Obturator internus bursitis is a possible cause of groin pain not responding to conservative line of management and MRI is the key to diagnosis.
Dr. Vaibhav Bagaria, Department of Orthopaedic Surgery, Sir H. N. Reliance Foundation Hospital, Mumbai, Maharashtra, India. E-mail: firstname.lastname@example.org
Introduction: Traumatic groin pain (GP) is frequently the result of acute trauma, often an indirect muscle injury. The most affected muscles in traumatic GP are the rectus abdominis, adductors, and iliopsoas. The obturator internus bursitis as a cause of GP is very rare.
Case Presentation:The present case describes a rare indirect injury of obturator internus bursitis in a 22-year-old male football player who reported GP that used to worsen with sprinting and change in directions. The pain was relieved with rest and sprinting at 80% capacity.

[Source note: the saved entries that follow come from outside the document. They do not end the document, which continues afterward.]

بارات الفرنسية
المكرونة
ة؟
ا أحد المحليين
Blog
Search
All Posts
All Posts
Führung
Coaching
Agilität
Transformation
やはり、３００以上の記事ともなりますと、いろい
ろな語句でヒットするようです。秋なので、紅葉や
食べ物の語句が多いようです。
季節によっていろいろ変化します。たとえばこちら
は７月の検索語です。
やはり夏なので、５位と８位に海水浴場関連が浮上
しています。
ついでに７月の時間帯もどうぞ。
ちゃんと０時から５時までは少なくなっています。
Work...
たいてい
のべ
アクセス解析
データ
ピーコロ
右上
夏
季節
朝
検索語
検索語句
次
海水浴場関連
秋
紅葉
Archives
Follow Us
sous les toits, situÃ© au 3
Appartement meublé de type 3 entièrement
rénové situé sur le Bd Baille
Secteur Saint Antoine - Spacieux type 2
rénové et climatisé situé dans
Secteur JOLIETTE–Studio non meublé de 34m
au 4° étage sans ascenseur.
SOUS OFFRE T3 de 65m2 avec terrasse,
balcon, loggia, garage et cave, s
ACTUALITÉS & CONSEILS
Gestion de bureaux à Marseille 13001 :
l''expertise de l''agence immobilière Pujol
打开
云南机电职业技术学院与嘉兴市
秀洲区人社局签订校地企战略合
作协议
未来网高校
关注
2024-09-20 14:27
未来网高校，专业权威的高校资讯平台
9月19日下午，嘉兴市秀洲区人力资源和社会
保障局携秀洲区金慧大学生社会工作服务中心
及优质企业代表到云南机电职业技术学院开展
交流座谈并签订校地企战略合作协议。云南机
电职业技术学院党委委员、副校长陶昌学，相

The patient had been diagnosed clinically and on magnetic resonance imaging (MRI) as a case of obturator internus insertional tendinopathy with bursitis. His symptoms resolved after ultrasound-guided injection in the inflamed tendon sheath at its insertion point. After 2 years, the patient was followed up with a triumphant return to professional football with no recurrence and a good prognosis in a relatively short recovery time.
Conclusion: Clinical diagnosis of obturator injuries is often tricky. GP not responding to conservative management presents a unique challenge to the physician and the rehabilitation team. MRI must follow the radiological investigations and ultrasound if the reports were inconclusive of the diagnosis. In the present case study, the usual causes of such pain (osteitis pubis, and adductor muscle strains/tendinosis) were ruled out, and a specific unique condition was diagnosed with the help of the MRI.
Keywords: Bursitis, groin pain, magnetic resonance imaging, obturator internus.
Groin pain (GP) is a common and broad cause of disability both in professional and amateur’s athletes and is relatively an occurring phenomenon in sports that requires quick accelerations, changes in direction, and kicking . In a soccer team, 21% of players experienced GP during each season . GP as proposed by the “GP Italian Consensus Conference on Terminology, the Clinical Evaluation and Imaging Assessment in GP in Athletics”  can be defined as “Any clinical symptom reported by the patient, located at the inguinal-pubic adductor area, affecting sports activities, or interfering with activities of daily living and requiring medical attention.” GP is divided into three main categories. The first category is represented by the GP of traumatic origin, in which the onset of pain is due to any acute trauma, and this clinical diagnosis is supported by medical history, clinical examination, and imaging. The second category includes GP due to functional overload, characterized by insidious, and progressive onset, without an acute trauma or a situation to which the onset of pain symptoms can be attributed with certainty. The third category is represented by the long-standing GP or chronic GP, in which the cohort of symptoms reported by the patient continues for an extended period (over 12 weeks) and is recalcitrant to any conservative therapy. Traumatic GP is generally the consequence of an acute indirect muscle-tendon injury. In traumatic GP, the most affected muscle groups are rectus abdominis, adductors, and iliopsoas muscles . GP contributes to loss of playtime in most footballers. The Doha agreement  broadly described the GP origin under
• Adductor-related, iliopsoas-related, inguinal-related, and pubic-related GP
• Hip related GP
• Others: unclassified.
The present case study of an obturator internus tendinosis is an unusual cause of GP in football players. To the best of our knowledge, there were only seven studies concerning a cause of GP in obturator internus  injuries in the literature review [4, 5, 6, 7, 8. 9, 10].
A 22-year-old professional football player had reported to outpatient department complaining of recurring left GP that had been going on for last few months. A detailed clinical examination by a senior specialist was performed. His findings noted that patient was athletically built with a normal alignment of the lower limbs when standing. The hip joint range of motion (ROM) was normal, labrum and strength of muscles were normal except that there was localized tenderness in the posteromedial aspect of the hip, where the tendon of the obturator internus passes in between the ischial spine and ischial tuberosity. The pain was referred to the anterior aspect of the thigh and groin. Passive adduction and internal rotation produced minimal pain and discomfort. Resisted left hip flexion and external rotation in 90°’ flexion on manual muscle tests were weak compared to the right side with pain felt deep in the left groin. Jumping and landing with a twist could create momentary sharp pain of tolerable nature that eases with repetition on the left side.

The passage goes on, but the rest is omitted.